Yes, it’s historically accurate for a culture based on Renaissance Italy, but I think it’s the fact that the narrative treats it as such a flawless disguise and nothing else that gets to me. I think it would have been much more interested if Sandre was mixed (Khardhun and the Palm) and able to pass, allowing Kay to get at the theme of identity even more. But as it stands, I’m disappointed in this aspect of Tigana.

Well, that’s it for “The Memory of a Flame”—check back here on April 27th for my review of Tigana as a whole!

  • Kay, Guy Gavriel. Tigana. New York: Penguin Books, 1990. Print.

4 thoughts on “Challenge: Tigana Read-Along Part #5—The Memory of a Flame

  1. You know, I think you’ve got at why Dianora’s eventual suicide feels so wrong to me. If she’s given up on the idea of killing Brandin, then that does invalidate all of what she’s set out to do since leaving home – if she hasn’t, why does Valentin get to wield the killing blow? Perhaps Kay was uncomfortable with the idea of portraying Dianora as able to kill Brandin, after she’d achieved validation by his declaration of love [/sarcasm]. That Valentin as the Fool was a great twist, but why would he have been at the battle, anyway?

      • Dianora was one of my favorite characters and, in my opinion, was much more than a window into Brandon’s court. The narration of her internal struggles she faced was a gut-wrenching emotional roller coaster. I believe at the end she’s given up on the idea of destroying Brandon and can’t face herself knowing that she’s given up on her life mission. So she goes off into the sea…thus fulfilling the visions of the riselka.

        As for the black face, you’re reading to much into it. How else could they disguise such a well known man? Geez, don’t be so sensitive!

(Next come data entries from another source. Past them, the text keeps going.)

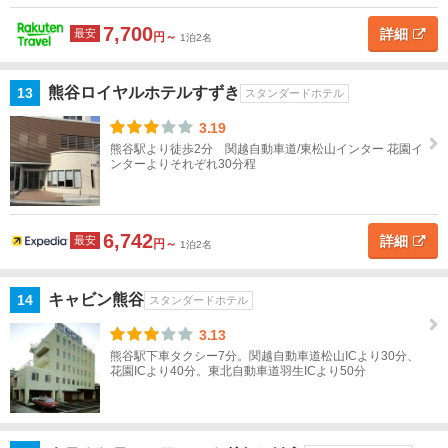
千
葉
7,700
詳細
最安
円～
1泊2名
東
熊谷ロイヤルホテルすずき
13
スタンダードホテル
京
3.19
神
熊谷駅より徒歩2分 関越自動車道/東松山インター 花園イ
奈
ンターよりそれぞれ30分程
川
甲
6,742
詳細
最安
円～
1泊2名
信
越
キャビン熊谷
14
スタンダードホテル
北
3.13
陸
熊谷駅下車タクシー7分。関越自動車道松山ICより30分、
花園ICより40分。東北自動車道羽生ICより50分
東
海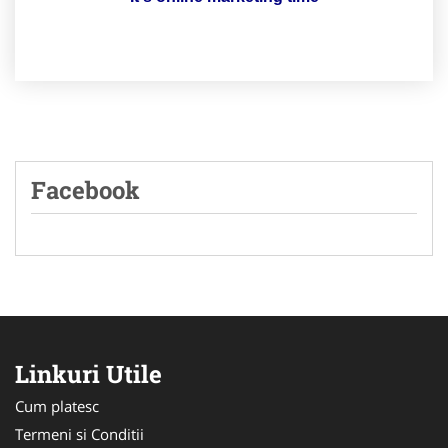
Facebook
Linkuri Utile
Cum platesc
Termeni si Conditii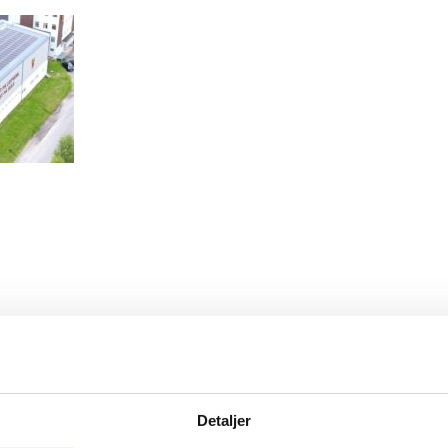
Detaljer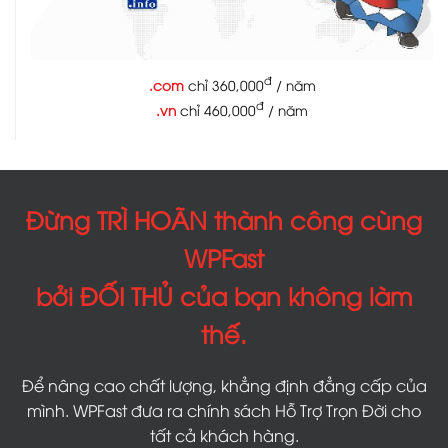
đ
.com
chỉ 360,000
/ năm
đ
.vn
chỉ 460,000
/ năm
Đừng TRÌ HOÃN thành công cùng
WPFast
bởi ĐỐI THỦ của bạn không làm
thế.
Để nâng cao chất lượng, khẳng định đẳng cấp của
mình. WPFast đưa ra chính sách Hỗ Trợ Trọn Đời cho
tất cả khách hàng.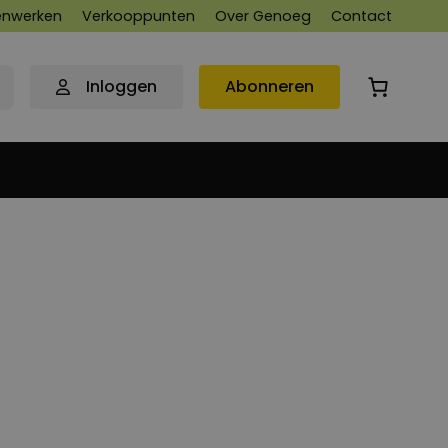
nwerken
Verkooppunten
Over Genoeg
Contact
Inloggen
Abonneren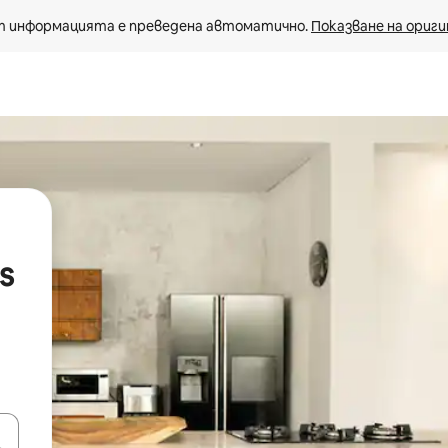
 информацията е преведена автоматично. 
Показване на ориги
s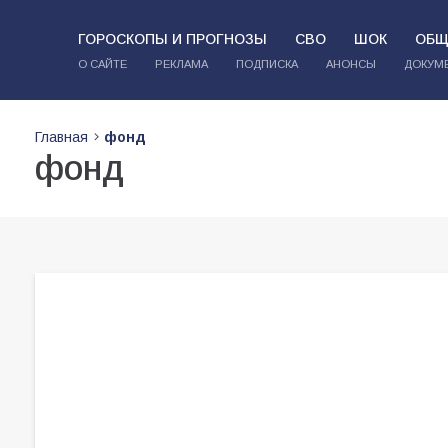
ГОРОСКОПЫ И ПРОГНОЗЫ
СВО
ШОК
ОБЩ
О САЙТЕ
РЕКЛАМА
ПОДПИСКА
АНОНСЫ
ДОКУМ
Главная
фонд
фонд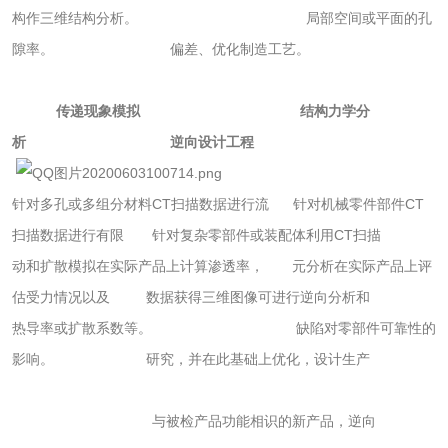
玻璃画颜料检测
儿童水粉画颜料检
构作三维结构分析。
局
部空间或平面的孔
测
隙率。 偏差、优
化制
造工艺。
水性印刷油墨检测
传递现象模拟 结构力学分
油品
析 逆向设计工程
油品检测
润滑油检测
针对多孔或多组分材料CT扫描数据
进行
流
针对机械零件部件CT
生物柴油检测
生物质燃料检测
扫描数据进行有限 针对复杂零部件或装配体利用CT扫描
动和扩散模拟
在实际产品上计算渗透
率， 元分析在实际产品上评
防冻液检测
润滑油运动粘度检
估受力情况以及 数据获得三维图像可进行逆向分析和
测
热导率或扩散系数等。 缺陷对零部件可靠性的
齿轮油检测
影响。 研究，并在此基础上优化，设计生产
与被检产品功能相识的新产品，逆向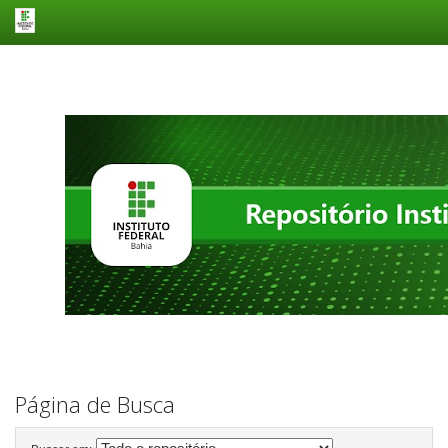
Skip
navigation
Página de Busca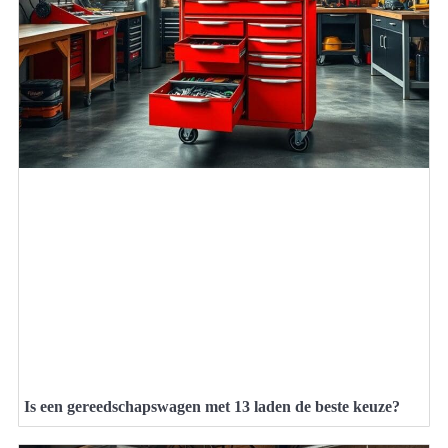
Is een gereedschapswagen met 13 laden de beste keuze?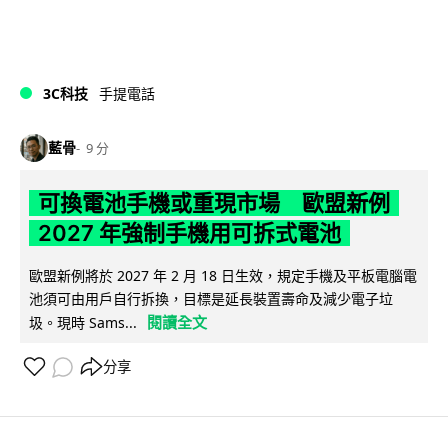
3C科技
手提電話
藍骨
9 分
可換電池手機或重現市場 歐盟新例
2027 年強制手機用可拆式電池
歐盟新例將於 2027 年 2 月 18 日生效，規定手機及平板電腦電
池須可由用戶自行拆換，目標是延長裝置壽命及減少電子垃
閱讀全文
圾。現時 Sams...
分享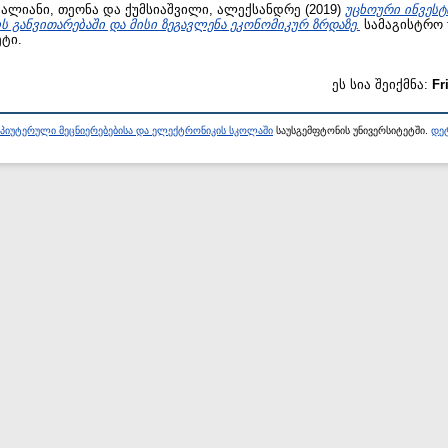
ალიანი, თეონა
და
ქუმსიაშვილი, ალექსანდრე
(2019)
უცხოური ინვეს
 განვითარებაში და მისი ზეგავლენა ეკონომიკურ ზრდაზე.
სამაგისტრო t
ტი.
ეს სია შეიქმნა:
Fr
პიუტერული მეცნიერებებისა და ელექტრონიკის სკოლაში
საუსგემფტონის უნივერსიტეტში.
დეტ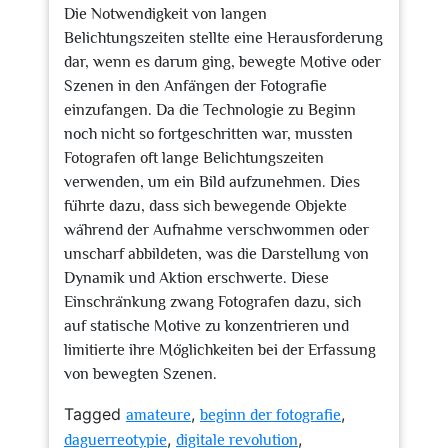
Die Notwendigkeit von langen
Belichtungszeiten stellte eine Herausforderung
dar, wenn es darum ging, bewegte Motive oder
Szenen in den Anfängen der Fotografie
einzufangen. Da die Technologie zu Beginn
noch nicht so fortgeschritten war, mussten
Fotografen oft lange Belichtungszeiten
verwenden, um ein Bild aufzunehmen. Dies
führte dazu, dass sich bewegende Objekte
während der Aufnahme verschwommen oder
unscharf abbildeten, was die Darstellung von
Dynamik und Aktion erschwerte. Diese
Einschränkung zwang Fotografen dazu, sich
auf statische Motive zu konzentrieren und
limitierte ihre Möglichkeiten bei der Erfassung
von bewegten Szenen.
Tagged
,
,
amateure
beginn der fotografie
,
,
daguerreotypie
digitale revolution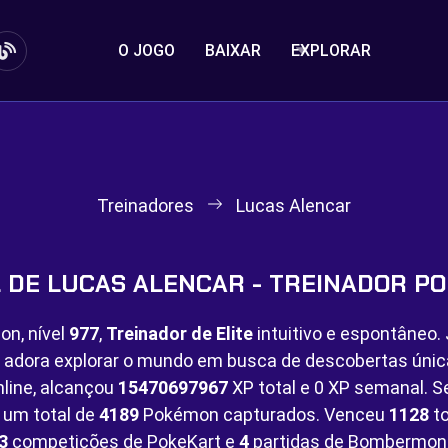
O JOGO
BAIXAR
EXPLORAR
Treinadores
Lucas Alencar
L DE LUCAS ALENCAR - TREINADOR P
on, nível
977
,
Treinador de Elite
intuitivo e espontâneo.
e adora explorar o mundo em busca de descobertas úni
line, alcançou
15470697967
XP total e
0 XP semanal. Se
 um total de
4189
Pokémon capturados. Venceu
1128
to
3
competições de PokeKart e
4
partidas de Bombermon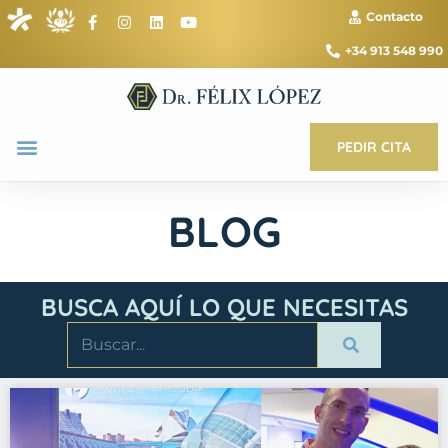
Contacto
+34 913 548 990
PEDIR CITA
BLOG
BUSCA AQUÍ LO QUE NECESITAS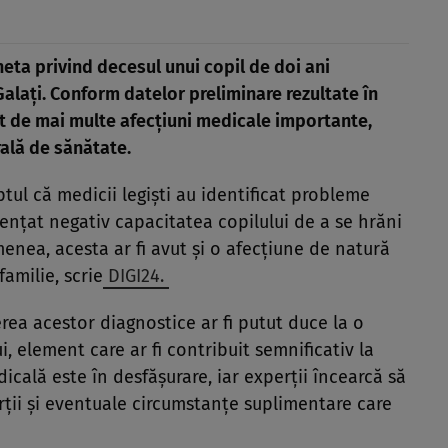
eta privind decesul unui copil de doi ani
alați. Conform datelor preliminare rezultate în
rit de mai multe afecțiuni medicale importante,
rală de sănătate.
tul că medicii legiști au identificat probleme
fluențat negativ capacitatea copilului de a se hrăni
enea, acesta ar fi avut și o afecțiune de natură
amilie, scrie
DIGI24.
rea acestor diagnostice ar fi putut duce la o
, element care ar fi contribuit semnificativ la
ală este în desfășurare, iar experții încearcă să
rții și eventuale circumstanțe suplimentare care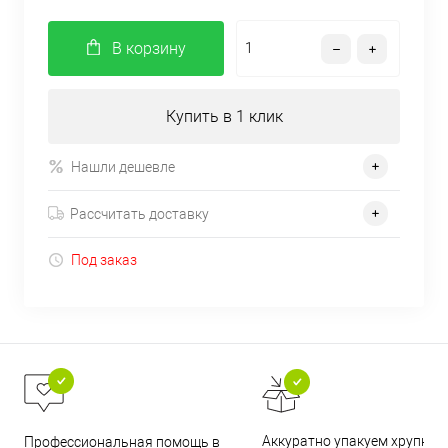
В корзину
Купить в 1 клик
Нашли дешевле
Рассчитать доставку
Под заказ
Аккуратно упакуем хрупкие
Профессиональная помощь в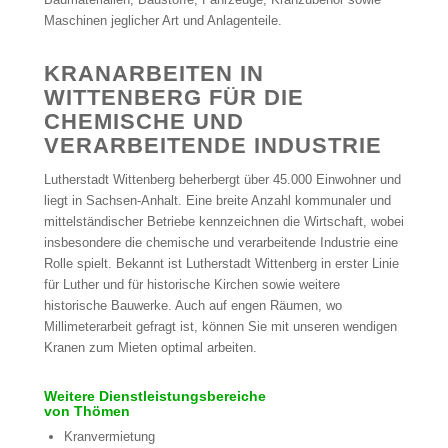
Maschinen jeglicher Art und Anlagenteile.
KRANARBEITEN IN
WITTENBERG FÜR DIE
CHEMISCHE UND
VERARBEITENDE INDUSTRIE
Lutherstadt Wittenberg beherbergt über 45.000 Einwohner und
liegt in Sachsen-Anhalt. Eine breite Anzahl kommunaler und
mittelständischer Betriebe kennzeichnen die Wirtschaft, wobei
insbesondere die chemische und verarbeitende Industrie eine
Rolle spielt. Bekannt ist Lutherstadt Wittenberg in erster Linie
für Luther und für historische Kirchen sowie weitere
historische Bauwerke. Auch auf engen Räumen, wo
Millimeterarbeit gefragt ist, können Sie mit unseren wendigen
Kranen zum Mieten optimal arbeiten.
Weitere Dienstleistungsbereiche
von Thömen
Kranvermietung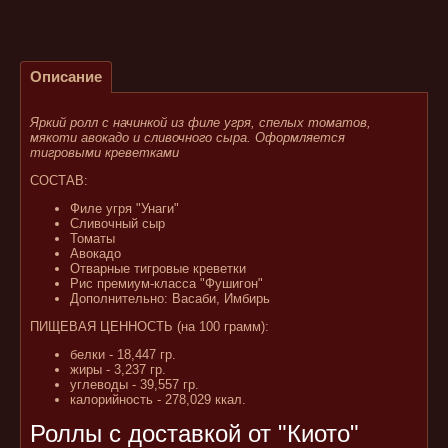
Описание
Яркий ролл с начинкой из филе угря, спелых томатов,
мякоти авокадо и сливочного сыра. Оформляется
тигровыми креветками
СОСТАВ:
Филе угря "Унаги"
Сливочный сыр
Томаты
Авокадо
Отварные тигровые креветки
Рис премиум-класса "Фушигон"
Дополнительно: Васаби, Имбирь
ПИЩЕВАЯ ЦЕННОСТЬ (на 100 грамм):
белки - 18,447 гр.
жиры - 3,237 гр.
углеводы - 39,557 гр.
калорийность - 278,029 ккал.
Роллы с доставкой от "Киото"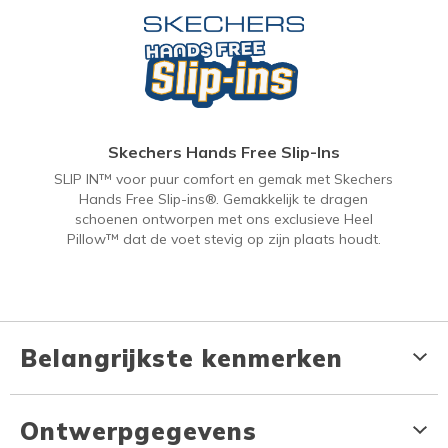
Skechers Hands Free Slip-Ins
SLIP IN™ voor puur comfort en gemak met Skechers
Hands Free Slip-ins®. Gemakkelijk te dragen
schoenen ontworpen met ons exclusieve Heel
Pillow™ dat de voet stevig op zijn plaats houdt.
Belangrijkste kenmerken
Ontwerpgegevens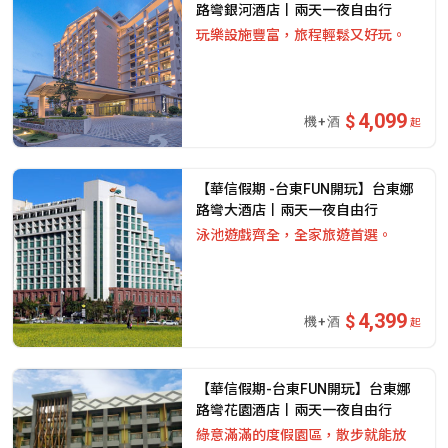
路彎銀河酒店丨兩天一夜自由行
玩樂設施豐富，旅程輕鬆又好玩。
4,099
起
【華信假期 -台東FUN開玩】台東娜
路彎大酒店丨兩天一夜自由行
泳池遊戲齊全，全家旅遊首選。
4,399
起
【華信假期-台東FUN開玩】台東娜
路彎花園酒店丨兩天一夜自由行
綠意滿滿的度假園區，散步就能放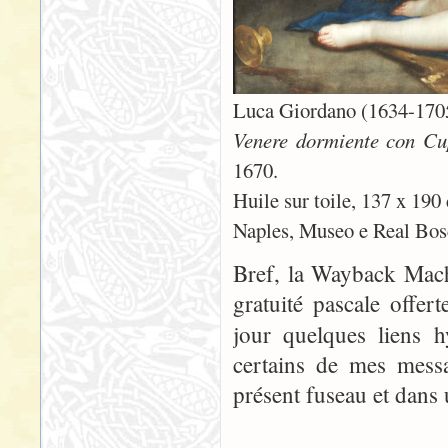
Luca Giordano (1634-170
Venere dormiente con Cup
1670.
Huile sur toile, 137 x 190
Naples, Museo e Real Bos
Bref, la Wayback Mach
gratuité pascale offer
jour quelques liens 
certains de mes messa
présent fuseau et dans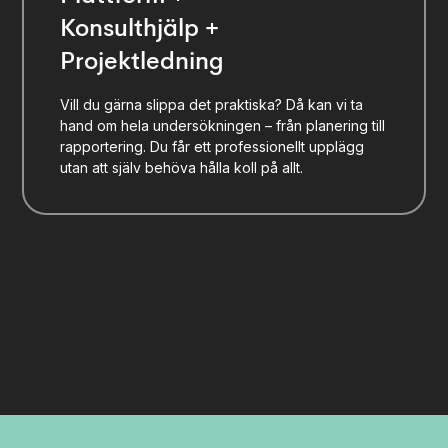
Konsulthjälp +
Projektledning
Vill du gärna slippa det praktiska? Då kan vi ta
hand om hela undersökningen – från planering till
rapportering. Du får ett professionellt upplägg
utan att själv behöva hålla koll på allt.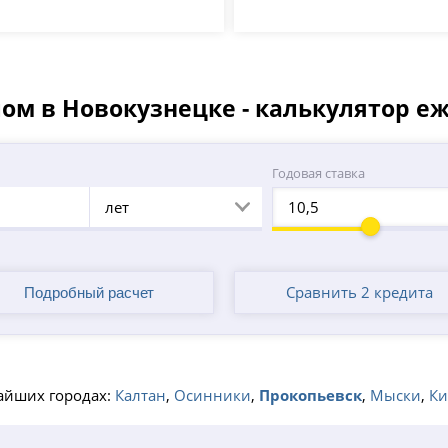
ом в Новокузнецке - калькулятор е
а
Годовая ставка
лет
Сравнить 2 кредита
айших городах:
Калтан
,
Осинники
,
Прокопьевск
,
Мыски
,
Ки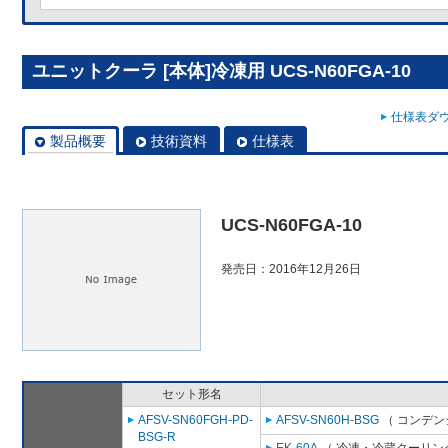
ユニットクーラ [本体]冷凍用 UCS-N60FGA-10
仕様表ダウ
製品概要
技術資料
仕様表
UCS-N60FGA-10
発売日：2016年12月26日
セット形名
AFSV-SN60FGH-PD-
AFSV-SN60H-BSG
（ コンデン
BSG-R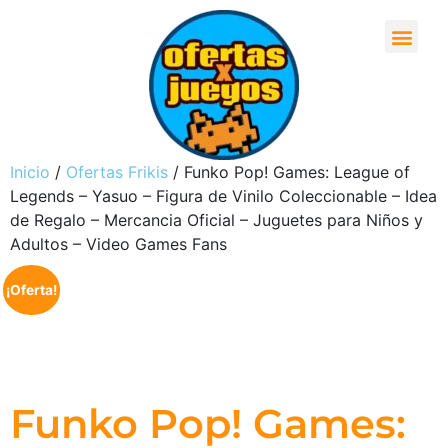
Inicio
/
Ofertas Frikis
/ Funko Pop! Games: League of
Legends – Yasuo – Figura de Vinilo Coleccionable – Idea
de Regalo – Mercancia Oficial – Juguetes para Niños y
Adultos – Video Games Fans
¡Oferta!
Funko Pop! Games: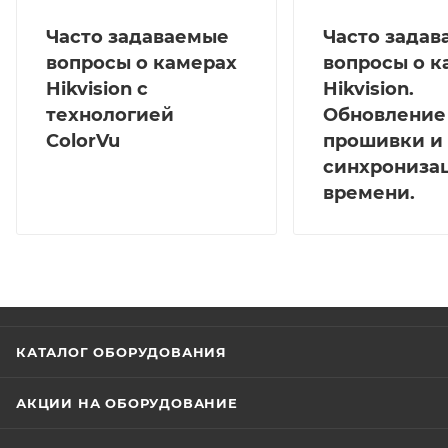
Часто задаваемые
Часто зада
вопросы о камерах
вопросы о к
Hikvision с
Hikvision.
технологией
Обновление
ColorVu
прошивки и
синхрониза
времени.
КАТАЛОГ ОБОРУДОВАНИЯ
АКЦИИ НА ОБОРУДОВАНИЕ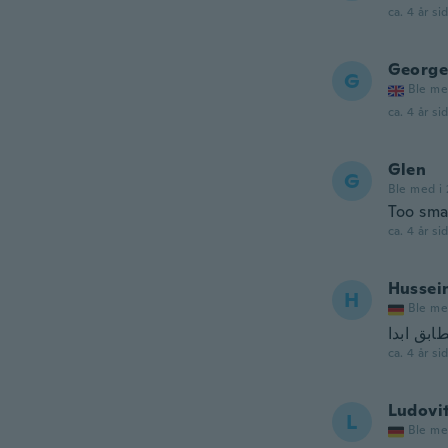
ca. 4 år si
George
G
Ble me
ca. 4 år si
Glen
G
Ble med i 
Too smal
ca. 4 år si
Hussei
H
Ble me
ca. 4 år si
Ludovi
L
Ble me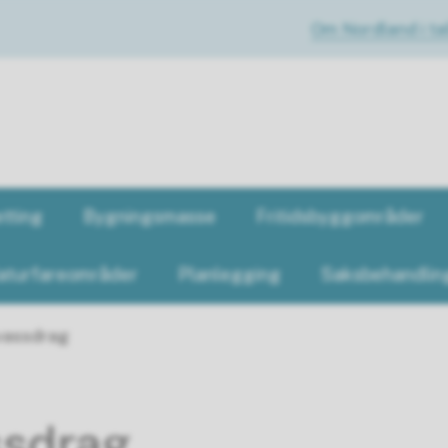
Om Nordland i tal
tting
Bygningsmasse
Fritidsbyggområder
aturfareområder
Planlegging
Saksbehandlin
vassdrag
ssdrag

      • I think so too, but the fact that her character arc gets invalidated at the end is what bugs me. If she cannot face killing Brandon herself and the contradiction ultimately drives her to suicide, why not commit suicide during the Ring Dive? This is in terms of big picture outline, rather than specifics, since Kay tries to make the motivation follow. I just found spending so much time with Dianora, rooting for her so badly, and then having her give up distractedly—instead of, perhaps, failing at the last moment in an assassination attempt and killing herself afterwards—so disheartening.

        Disfigurement, drag, disease… the list goes on of options without the weight of blackface for Kay’s audience. Again, for a culture based on Renaissance Italy, blackface is just as accurate as sexism. It’s the fact that, for a novel so focused on identity, it’s not treated as anything else but a flawless disguise; I don’t think there’s even a scene where someone even thinks about how Sandre might seem next to an actual Khardun, or even a scene where that’s a threat. I feel that if you’re going to use something like that, make it worth it, instead of uncomfortable.